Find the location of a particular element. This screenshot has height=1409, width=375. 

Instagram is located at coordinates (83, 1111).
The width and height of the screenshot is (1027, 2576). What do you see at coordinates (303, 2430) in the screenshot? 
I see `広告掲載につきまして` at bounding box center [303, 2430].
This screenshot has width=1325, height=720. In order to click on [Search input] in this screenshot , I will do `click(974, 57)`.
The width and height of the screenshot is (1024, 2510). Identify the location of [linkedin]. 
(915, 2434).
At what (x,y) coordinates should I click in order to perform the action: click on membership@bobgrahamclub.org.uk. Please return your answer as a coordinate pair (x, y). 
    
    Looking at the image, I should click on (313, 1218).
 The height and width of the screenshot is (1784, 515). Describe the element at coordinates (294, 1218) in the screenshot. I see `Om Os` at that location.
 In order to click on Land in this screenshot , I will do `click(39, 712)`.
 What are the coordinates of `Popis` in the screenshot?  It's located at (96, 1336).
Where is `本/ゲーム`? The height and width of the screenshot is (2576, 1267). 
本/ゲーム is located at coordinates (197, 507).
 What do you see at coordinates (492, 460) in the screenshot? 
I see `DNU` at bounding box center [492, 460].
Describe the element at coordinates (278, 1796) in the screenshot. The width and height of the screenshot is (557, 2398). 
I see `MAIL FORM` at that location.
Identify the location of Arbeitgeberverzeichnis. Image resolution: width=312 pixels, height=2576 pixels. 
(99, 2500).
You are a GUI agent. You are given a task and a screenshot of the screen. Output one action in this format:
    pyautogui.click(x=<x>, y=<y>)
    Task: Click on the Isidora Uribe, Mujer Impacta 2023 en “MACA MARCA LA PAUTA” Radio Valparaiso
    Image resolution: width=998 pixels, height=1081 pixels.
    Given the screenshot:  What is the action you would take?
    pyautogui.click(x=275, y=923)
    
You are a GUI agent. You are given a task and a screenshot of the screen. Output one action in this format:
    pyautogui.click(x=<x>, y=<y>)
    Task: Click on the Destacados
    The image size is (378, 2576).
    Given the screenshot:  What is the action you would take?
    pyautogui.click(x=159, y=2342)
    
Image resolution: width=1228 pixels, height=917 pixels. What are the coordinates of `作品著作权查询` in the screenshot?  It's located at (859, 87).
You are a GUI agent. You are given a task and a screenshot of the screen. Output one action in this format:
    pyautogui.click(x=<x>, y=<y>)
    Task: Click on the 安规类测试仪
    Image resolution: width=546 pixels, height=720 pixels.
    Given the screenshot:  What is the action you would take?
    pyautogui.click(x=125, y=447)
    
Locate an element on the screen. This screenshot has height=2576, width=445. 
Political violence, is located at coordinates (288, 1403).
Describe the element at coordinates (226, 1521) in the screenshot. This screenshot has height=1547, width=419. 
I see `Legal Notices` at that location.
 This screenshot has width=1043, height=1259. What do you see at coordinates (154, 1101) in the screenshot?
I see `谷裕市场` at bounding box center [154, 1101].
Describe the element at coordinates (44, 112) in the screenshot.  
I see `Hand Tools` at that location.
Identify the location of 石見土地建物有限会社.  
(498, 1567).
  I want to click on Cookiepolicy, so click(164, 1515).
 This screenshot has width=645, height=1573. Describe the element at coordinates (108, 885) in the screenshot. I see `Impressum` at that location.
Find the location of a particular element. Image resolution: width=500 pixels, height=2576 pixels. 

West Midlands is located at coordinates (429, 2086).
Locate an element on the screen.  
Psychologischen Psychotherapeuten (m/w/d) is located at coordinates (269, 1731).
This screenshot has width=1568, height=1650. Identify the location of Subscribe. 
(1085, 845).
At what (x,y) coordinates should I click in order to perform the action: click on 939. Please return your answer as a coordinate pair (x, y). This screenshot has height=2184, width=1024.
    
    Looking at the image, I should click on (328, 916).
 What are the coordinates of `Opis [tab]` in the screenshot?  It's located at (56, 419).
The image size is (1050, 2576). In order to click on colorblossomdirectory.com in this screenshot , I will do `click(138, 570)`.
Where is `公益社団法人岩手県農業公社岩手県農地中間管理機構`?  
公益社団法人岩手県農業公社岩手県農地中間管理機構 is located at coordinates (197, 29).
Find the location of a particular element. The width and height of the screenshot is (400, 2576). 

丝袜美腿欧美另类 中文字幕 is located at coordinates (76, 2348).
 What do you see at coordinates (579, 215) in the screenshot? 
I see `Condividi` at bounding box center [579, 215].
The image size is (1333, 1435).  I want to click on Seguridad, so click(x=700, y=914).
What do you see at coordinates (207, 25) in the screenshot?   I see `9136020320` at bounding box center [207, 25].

#### DESCRIPTION OF THE TASK:
A word-for-word copy of the listing is the expected answer.

#### RESULT BELOW:
Find the location of a particular element. This screenshot has height=1409, width=375. 

Instagram is located at coordinates (83, 1111).
The width and height of the screenshot is (1027, 2576). What do you see at coordinates (303, 2430) in the screenshot? 
I see `広告掲載につきまして` at bounding box center [303, 2430].
This screenshot has width=1325, height=720. In order to click on [Search input] in this screenshot , I will do `click(974, 57)`.
The width and height of the screenshot is (1024, 2510). Identify the location of [linkedin]. 
(915, 2434).
At what (x,y) coordinates should I click in order to perform the action: click on membership@bobgrahamclub.org.uk. Please return your answer as a coordinate pair (x, y). 
    
    Looking at the image, I should click on (313, 1218).
 The height and width of the screenshot is (1784, 515). Describe the element at coordinates (294, 1218) in the screenshot. I see `Om Os` at that location.
 In order to click on Land in this screenshot , I will do `click(39, 712)`.
 What are the coordinates of `Popis` in the screenshot?  It's located at (96, 1336).
Where is `本/ゲーム`? The height and width of the screenshot is (2576, 1267). 
本/ゲーム is located at coordinates (197, 507).
 What do you see at coordinates (492, 460) in the screenshot? 
I see `DNU` at bounding box center [492, 460].
Describe the element at coordinates (278, 1796) in the screenshot. The width and height of the screenshot is (557, 2398). 
I see `MAIL FORM` at that location.
Identify the location of Arbeitgeberverzeichnis. Image resolution: width=312 pixels, height=2576 pixels. 
(99, 2500).
You are a GUI agent. You are given a task and a screenshot of the screen. Output one action in this format:
    pyautogui.click(x=<x>, y=<y>)
    Task: Click on the Isidora Uribe, Mujer Impacta 2023 en “MACA MARCA LA PAUTA” Radio Valparaiso
    Image resolution: width=998 pixels, height=1081 pixels.
    Given the screenshot:  What is the action you would take?
    pyautogui.click(x=275, y=923)
    
You are a GUI agent. You are given a task and a screenshot of the screen. Output one action in this format:
    pyautogui.click(x=<x>, y=<y>)
    Task: Click on the Destacados
    The image size is (378, 2576).
    Given the screenshot:  What is the action you would take?
    pyautogui.click(x=159, y=2342)
    
Image resolution: width=1228 pixels, height=917 pixels. What are the coordinates of `作品著作权查询` in the screenshot?  It's located at (859, 87).
You are a GUI agent. You are given a task and a screenshot of the screen. Output one action in this format:
    pyautogui.click(x=<x>, y=<y>)
    Task: Click on the 安规类测试仪
    Image resolution: width=546 pixels, height=720 pixels.
    Given the screenshot:  What is the action you would take?
    pyautogui.click(x=125, y=447)
    
Locate an element on the screen. This screenshot has height=2576, width=445. 
Political violence, is located at coordinates (288, 1403).
Describe the element at coordinates (226, 1521) in the screenshot. This screenshot has height=1547, width=419. 
I see `Legal Notices` at that location.
 This screenshot has width=1043, height=1259. What do you see at coordinates (154, 1101) in the screenshot?
I see `谷裕市场` at bounding box center [154, 1101].
Describe the element at coordinates (44, 112) in the screenshot.  
I see `Hand Tools` at that location.
Identify the location of 石見土地建物有限会社.  
(498, 1567).
  I want to click on Cookiepolicy, so click(164, 1515).
 This screenshot has width=645, height=1573. Describe the element at coordinates (108, 885) in the screenshot. I see `Impressum` at that location.
Find the location of a particular element. Image resolution: width=500 pixels, height=2576 pixels. 

West Midlands is located at coordinates (429, 2086).
Locate an element on the screen.  
Psychologischen Psychotherapeuten (m/w/d) is located at coordinates (269, 1731).
This screenshot has width=1568, height=1650. Identify the location of Subscribe. 
(1085, 845).
At what (x,y) coordinates should I click in order to perform the action: click on 939. Please return your answer as a coordinate pair (x, y). This screenshot has height=2184, width=1024.
    
    Looking at the image, I should click on (328, 916).
 What are the coordinates of `Opis [tab]` in the screenshot?  It's located at (56, 419).
The image size is (1050, 2576). In order to click on colorblossomdirectory.com in this screenshot , I will do `click(138, 570)`.
Where is `公益社団法人岩手県農業公社岩手県農地中間管理機構`?  
公益社団法人岩手県農業公社岩手県農地中間管理機構 is located at coordinates (197, 29).
Find the location of a particular element. The width and height of the screenshot is (400, 2576). 

丝袜美腿欧美另类 中文字幕 is located at coordinates (76, 2348).
 What do you see at coordinates (579, 215) in the screenshot? 
I see `Condividi` at bounding box center [579, 215].
The image size is (1333, 1435).  I want to click on Seguridad, so click(x=700, y=914).
What do you see at coordinates (207, 25) in the screenshot?   I see `9136020320` at bounding box center [207, 25].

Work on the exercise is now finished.